**Entries provided**
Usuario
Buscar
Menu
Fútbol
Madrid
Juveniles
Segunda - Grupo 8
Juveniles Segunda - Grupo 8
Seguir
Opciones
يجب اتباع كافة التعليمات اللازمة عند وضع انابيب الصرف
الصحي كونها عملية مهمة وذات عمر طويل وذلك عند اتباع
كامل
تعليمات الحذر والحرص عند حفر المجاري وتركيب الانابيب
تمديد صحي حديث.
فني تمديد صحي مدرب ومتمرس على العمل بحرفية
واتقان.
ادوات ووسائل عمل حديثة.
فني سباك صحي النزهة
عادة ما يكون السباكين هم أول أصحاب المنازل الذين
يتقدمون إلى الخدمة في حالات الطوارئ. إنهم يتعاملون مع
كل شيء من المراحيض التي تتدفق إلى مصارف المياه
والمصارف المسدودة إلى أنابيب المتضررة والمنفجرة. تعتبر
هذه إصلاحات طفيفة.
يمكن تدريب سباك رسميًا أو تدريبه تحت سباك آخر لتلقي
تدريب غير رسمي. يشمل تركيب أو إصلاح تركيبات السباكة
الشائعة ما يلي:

* * *

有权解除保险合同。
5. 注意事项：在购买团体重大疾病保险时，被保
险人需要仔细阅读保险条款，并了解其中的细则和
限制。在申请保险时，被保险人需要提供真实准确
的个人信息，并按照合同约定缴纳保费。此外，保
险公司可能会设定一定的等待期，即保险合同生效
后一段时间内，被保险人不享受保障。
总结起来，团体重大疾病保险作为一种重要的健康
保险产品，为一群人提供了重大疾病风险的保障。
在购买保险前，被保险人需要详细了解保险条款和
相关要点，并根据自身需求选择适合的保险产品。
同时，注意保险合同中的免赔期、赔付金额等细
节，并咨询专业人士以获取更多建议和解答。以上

**Task statement**
Whenever a line of the listing above holds the string "Grupo", include it in the count, and report only the final number.

**Answer**
2